Фергусон сел. Мгновение спустя Вивиан тоже села. Подалась вперед, посмотрела Фергусону в глаза и сказала: Не беспокойся, старина. Tu piges? (Понимаешь?) Tu me suis bien? (Следишь за моей мыслью?) Это прекрасная, душераздирающая книга, и я просто обалдела от того, что кто-то в твоем возрасте сумел написать что-то настолько хорошее. Если ты в ней не изменишь больше ни слова, ей хватит силы, чтобы ее печатали как есть. Вместе с тем она по-прежнему еще не совершенна, а поскольку ты мне сам велел отмечать в ней все, что захочу, если захочу, то я и отметила.
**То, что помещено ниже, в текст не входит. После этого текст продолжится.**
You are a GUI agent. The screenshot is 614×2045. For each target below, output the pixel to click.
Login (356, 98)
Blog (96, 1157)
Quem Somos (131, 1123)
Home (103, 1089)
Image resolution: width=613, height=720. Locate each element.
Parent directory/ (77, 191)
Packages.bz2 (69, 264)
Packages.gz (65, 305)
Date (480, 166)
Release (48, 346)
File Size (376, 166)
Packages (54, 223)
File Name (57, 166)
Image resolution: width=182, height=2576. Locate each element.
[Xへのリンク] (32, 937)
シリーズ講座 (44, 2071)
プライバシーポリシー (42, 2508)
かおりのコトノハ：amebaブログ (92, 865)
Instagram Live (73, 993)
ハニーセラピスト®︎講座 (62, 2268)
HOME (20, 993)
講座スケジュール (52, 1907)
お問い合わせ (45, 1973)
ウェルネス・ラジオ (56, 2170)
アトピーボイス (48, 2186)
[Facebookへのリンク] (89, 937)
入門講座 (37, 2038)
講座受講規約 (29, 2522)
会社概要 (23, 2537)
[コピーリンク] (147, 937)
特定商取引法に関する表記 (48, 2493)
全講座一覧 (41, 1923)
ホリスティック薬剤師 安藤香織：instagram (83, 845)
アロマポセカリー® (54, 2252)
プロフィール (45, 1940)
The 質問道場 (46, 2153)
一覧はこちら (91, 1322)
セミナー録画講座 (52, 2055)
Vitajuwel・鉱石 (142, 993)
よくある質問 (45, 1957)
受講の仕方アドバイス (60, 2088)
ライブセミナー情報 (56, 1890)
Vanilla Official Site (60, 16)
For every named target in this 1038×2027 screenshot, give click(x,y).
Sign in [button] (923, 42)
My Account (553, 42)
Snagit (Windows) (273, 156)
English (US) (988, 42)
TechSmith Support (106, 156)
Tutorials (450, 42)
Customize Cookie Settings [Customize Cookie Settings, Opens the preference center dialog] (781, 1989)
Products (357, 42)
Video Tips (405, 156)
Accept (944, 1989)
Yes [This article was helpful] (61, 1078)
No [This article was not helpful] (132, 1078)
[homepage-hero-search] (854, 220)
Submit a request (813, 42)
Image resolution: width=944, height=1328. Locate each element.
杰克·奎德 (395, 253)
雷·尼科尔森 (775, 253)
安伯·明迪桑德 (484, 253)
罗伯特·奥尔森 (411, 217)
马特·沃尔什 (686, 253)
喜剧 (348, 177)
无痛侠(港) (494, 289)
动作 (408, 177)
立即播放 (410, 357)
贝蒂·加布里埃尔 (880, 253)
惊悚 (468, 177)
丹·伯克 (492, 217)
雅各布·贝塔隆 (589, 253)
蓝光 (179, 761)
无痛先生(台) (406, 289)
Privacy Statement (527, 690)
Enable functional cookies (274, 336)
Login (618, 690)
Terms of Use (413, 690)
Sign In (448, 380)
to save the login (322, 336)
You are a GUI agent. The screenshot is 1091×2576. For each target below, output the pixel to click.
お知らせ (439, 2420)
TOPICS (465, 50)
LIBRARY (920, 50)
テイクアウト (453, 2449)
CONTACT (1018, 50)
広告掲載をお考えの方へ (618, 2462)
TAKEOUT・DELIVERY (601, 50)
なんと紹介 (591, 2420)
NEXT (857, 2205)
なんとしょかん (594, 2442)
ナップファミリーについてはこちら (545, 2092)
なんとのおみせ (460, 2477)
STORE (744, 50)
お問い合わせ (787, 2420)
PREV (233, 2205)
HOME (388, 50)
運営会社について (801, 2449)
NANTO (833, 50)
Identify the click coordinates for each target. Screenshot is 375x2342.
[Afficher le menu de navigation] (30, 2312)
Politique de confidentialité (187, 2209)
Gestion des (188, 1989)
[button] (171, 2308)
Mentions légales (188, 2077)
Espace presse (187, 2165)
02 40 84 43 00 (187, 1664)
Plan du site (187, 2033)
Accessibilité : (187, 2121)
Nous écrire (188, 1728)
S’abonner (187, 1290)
Шесть-семь страниц можно сократить, я бы решила, а также пятьдесят или шестьдесят предложений, над которыми еще нужно поработать. По моему мнению. Ты не обязан прислушиваться к моему мнению, конечно, но вот рукопись (подтолкнув ее Фергусону по столу), и пока ты не решишь, что захочешь делать с ней дальше, я больше не скажу ни слова. Это лишь рекомендации, не забывай, но по моему мнению, я думаю, исправления книгу улучшат.

Как мне вас благодарить?

Не благодари меня, Арчи. Благодари свою необычайную маму.

Позднее тем же утром Фергусон снова влез в рукопись и принялся разбираться с комментариями Вивиан, которые в большинстве своем били в цель, ощущал он, – добрых восемьдесят-девяносто процентов их, во всяком случае, а это большая доля, столько мелких, но точных поправок, фраза там, прилагательное тут, тонкая, но безжалостная заточка для того, чтобы усилить энергию прозы, а потом еще неловкие фразы, таких оказалось слишком уж много, как ни стыдно было ему в этом признаться, слепые места, которые он умудрился не отловить после десятков прочтений, и следующие десять дней Фергусон накидывался на все эти стилистические ляпсусы и раздражающие повторы по очереди, временами меняя и что-то такое, чего Вивиан не отмечала, временами отменяя эту правку и возвращаясь в тому, что там было вначале, но самым главным было то, что Вивиан оставил нетронутой саму структуру книги, карандаш ее не менял местами абзацы или главы, не требовалось серьезных переделок и не было вычеркнутых пассажей, и как только Фергусон внес всю правку в свою теперь всю исчерканную, едва читаемую машинопись – перепечатал книгу заново, на сей раз в трех экземплярах (две копии под копирку), что из-за его склонности промахиваться мимо нужных клавиш работой оказалось просто адской, но когда третьего марта подступил его девятнадцатый день рождения, он почти все закончил, а через шесть дней и вовсе с этим делом развязался.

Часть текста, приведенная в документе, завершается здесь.